Engineering giant Honeywell burst into the quantum computing race out of left field last year. Now the company has provided the first concrete details of how its device works in a peer-reviewed journal.
Unlike its main rivals Google and IBM, who rely on superconducting qubits, Honeywell is using trapped ions to power its device. The technology has a long pedigree—most of the earliest quantum computing experiments relied on this approach—but difficulties in scaling devices beyond a few qubits saw it eclipsed by alternatives.
The technique relies on encoding information in the quantum states of charged particles called ions, which are suspended in a vacuum using electromagnetic fields. These qubits have a number of advantages over their superconducting cousins: they maintain their quantum states far longer, they’re less error-prone, and they can easily interact with many qubits rather than only their closest neighbors.

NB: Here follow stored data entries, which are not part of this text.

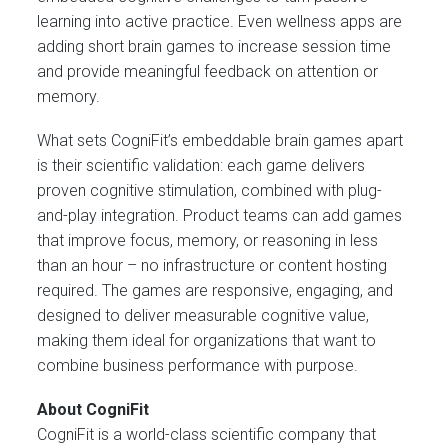
learning into active practice. Even wellness apps are
adding short brain games to increase session time
and provide meaningful feedback on attention or
memory.
What sets CogniFit’s embeddable brain games apart
is their scientific validation: each game delivers
proven cognitive stimulation, combined with plug-
and-play integration. Product teams can add games
that improve focus, memory, or reasoning in less
than an hour – no infrastructure or content hosting
required. The games are responsive, engaging, and
designed to deliver measurable cognitive value,
making them ideal for organizations that want to
combine business performance with purpose.
About CogniFit
CogniFit is a world-class scientific company that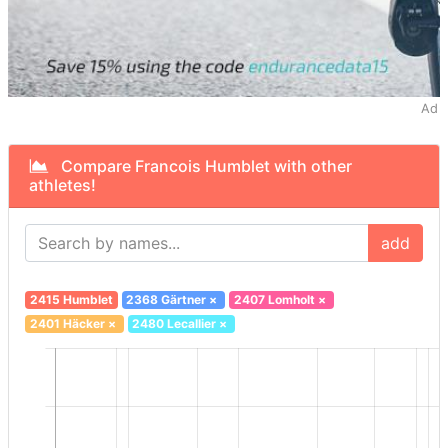
Ad
Compare Francois Humblet with other
athletes!
add
2415 Humblet
2368 Gärtner
×
2407 Lomholt
×
2401 Häcker
×
2480 Lecallier
×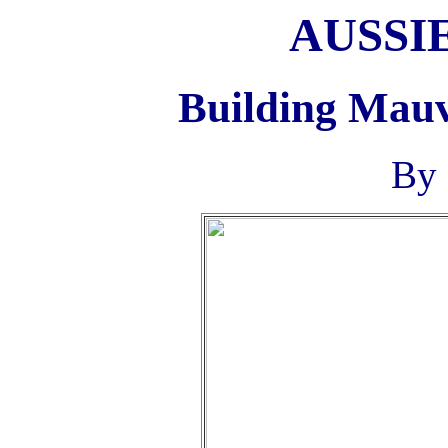
AUSSI
Building Mauv
By 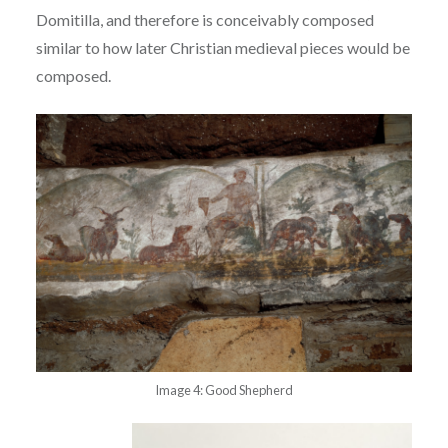
Domitilla, and therefore is conceivably composed
similar to how later Christian
medieval pieces would be
composed.
Image 4: Good Shepherd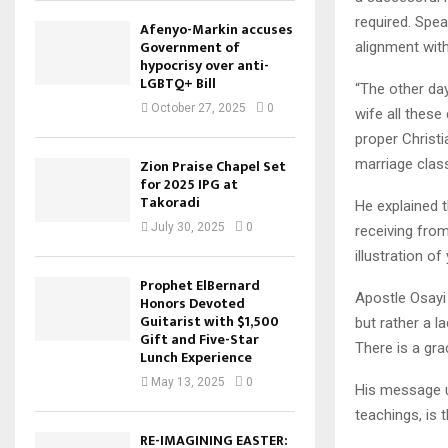
required. Spea
Afenyo-Markin accuses
Government of
alignment wit
hypocrisy over anti-
LGBTQ+ Bill
“The other da
October 27, 2025
0
wife all these
proper Christi
marriage class
Zion Praise Chapel Set
for 2025 IPG at
Takoradi
He explained t
July 30, 2025
0
receiving from
illustration o
Prophet ElBernard
Apostle Osayi 
Honors Devoted
Guitarist with $1,500
but rather a l
Gift and Five-Star
There is a gra
Lunch Experience
May 13, 2025
0
His message un
teachings, is t
RE-IMAGINING EASTER: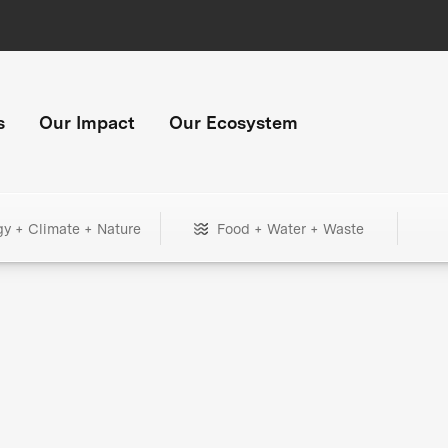
s
Our Impact
Our Ecosystem
gy + Climate + Nature
Food + Water + Waste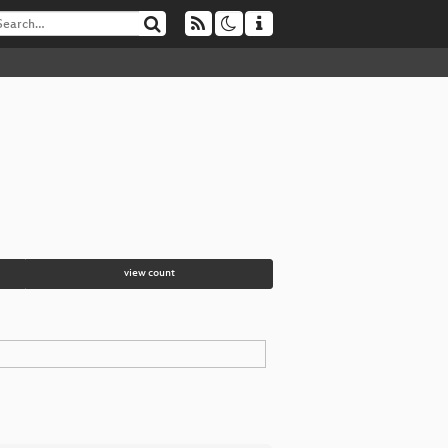
view count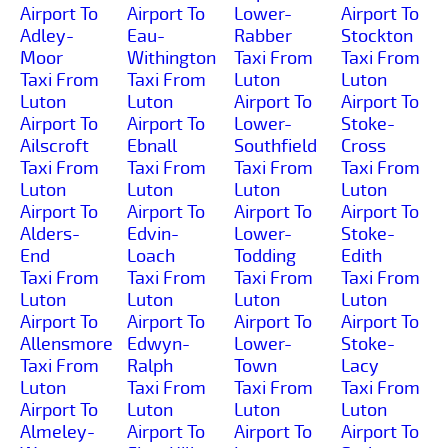
Airport To
Airport To
Lower-
Airport To
Adley-
Eau-
Rabber
Stockton
Moor
Withington
Taxi From
Taxi From
Taxi From
Taxi From
Luton
Luton
Luton
Luton
Airport To
Airport To
Airport To
Airport To
Lower-
Stoke-
Ailscroft
Ebnall
Southfield
Cross
Taxi From
Taxi From
Taxi From
Taxi From
Luton
Luton
Luton
Luton
Airport To
Airport To
Airport To
Airport To
Alders-
Edvin-
Lower-
Stoke-
End
Loach
Todding
Edith
Taxi From
Taxi From
Taxi From
Taxi From
Luton
Luton
Luton
Luton
Airport To
Airport To
Airport To
Airport To
Allensmore
Edwyn-
Lower-
Stoke-
Taxi From
Ralph
Town
Lacy
Luton
Taxi From
Taxi From
Taxi From
Airport To
Luton
Luton
Luton
Almeley-
Airport To
Airport To
Airport To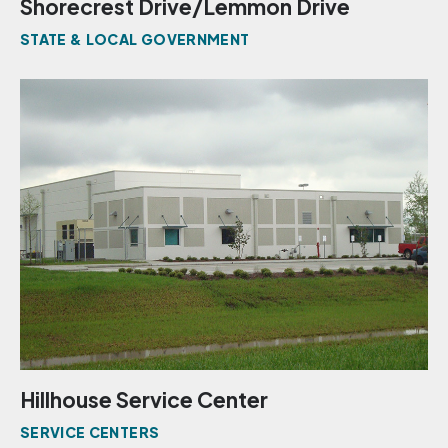
Shorecrest Drive/Lemmon Drive
STATE & LOCAL GOVERNMENT
Hillhouse Service Center
SERVICE CENTERS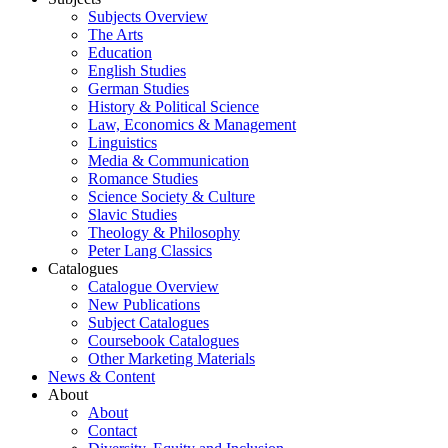
Subjects Overview
The Arts
Education
English Studies
German Studies
History & Political Science
Law, Economics & Management
Linguistics
Media & Communication
Romance Studies
Science Society & Culture
Slavic Studies
Theology & Philosophy
Peter Lang Classics
Catalogues
Catalogue Overview
New Publications
Subject Catalogues
Coursebook Catalogues
Other Marketing Materials
News & Content
About
About
Contact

But there are only so many ions one can confine to a single trap, which puts an upper limit on how big conventional devices could be. And while they can interact with many qubits, they do so considerably slower than superconducting devices.
Last March, Honeywell burst onto the quantum computing scene by claiming to have solved these problems and created the most powerful quantum computer to date. Now they’ve finally lifted the lid on exactly how they did that in a paper published in Nature.
The company’s machine builds on a design first proposed in 2002, which solves many of the limitations of the technology by shuttling ions around. The device reported in Nature features up to six qubits made of ytterbium-171 atoms arranged in a line.
However, unlike in more conventional trapped-ion computers, they aren’t held in place using a single static electric field. The device’s 198 electrodes can be controlled independently to dynamically vary the field, which allows the qubits to be shifted up and down to interact with each other.
This makes it possible for all the qubits to interact, which has major implications for the complexity of the algorithms the machine can implement. The importance of this kind of connectivity was actually first brought to the fore by Honeywell’s rival, IBM, when it introduced a measure called quantum volume to help track progress in the field.
Simply adding qubits to your device is only helpful if they are not too error-prone and can actually do useful work. So IBM researchers suggested that the true test of a quantum computer is the size of the most complicated circuit a device can implement to a certain standard of reliability.
The resulting metric is called quantum volume, and last year IBM achieved a volume of 64 on its 27-qubit processor. But Honeywell shows in the paper that it can match that figure using just six qubits thanks to the device’s much greater connectivity, and also its low error rates.
Since the research was carried out, the company has brought the number of qubits in its device up to 10, which it says can now achieve a quantum volume of 512, though the results have yet to be peer-reviewed. The company also outlined how it plans to scale its set up to far larger numbers of qubits.
Its current linear system has capacity for up to 40 qubits, but the company is already testing a successor device that looks more like a race track and could hold considerably more. The next stage will be to create a processor featuring a grid of traps and then integrating many of these grids together.
But as John Timmer points out in Ars Technica, Honeywell isn’t the only company making big strides with trapped-ion computers. Startup IonQ has built a processor that uses arrays of laser beams to connect ions together rather than shuttling them around. Its earlier 11-qubit prototype achieved a quantum volume of 32.
Now the company says it has boosted the number of qubits to 32 while simultaneously reducing the error in the system. While its results have yet to be independently verified, IonQ claims this could give it a quantum volume as high as four million.
Which approach will ultimately prove most effective in the end remains to be seen, and there’s still a long way before any of these devices are able to outcompete the most powerful classical computers. But what’s certain is that trapped-ion technology is now a serious competitor in the quantum race.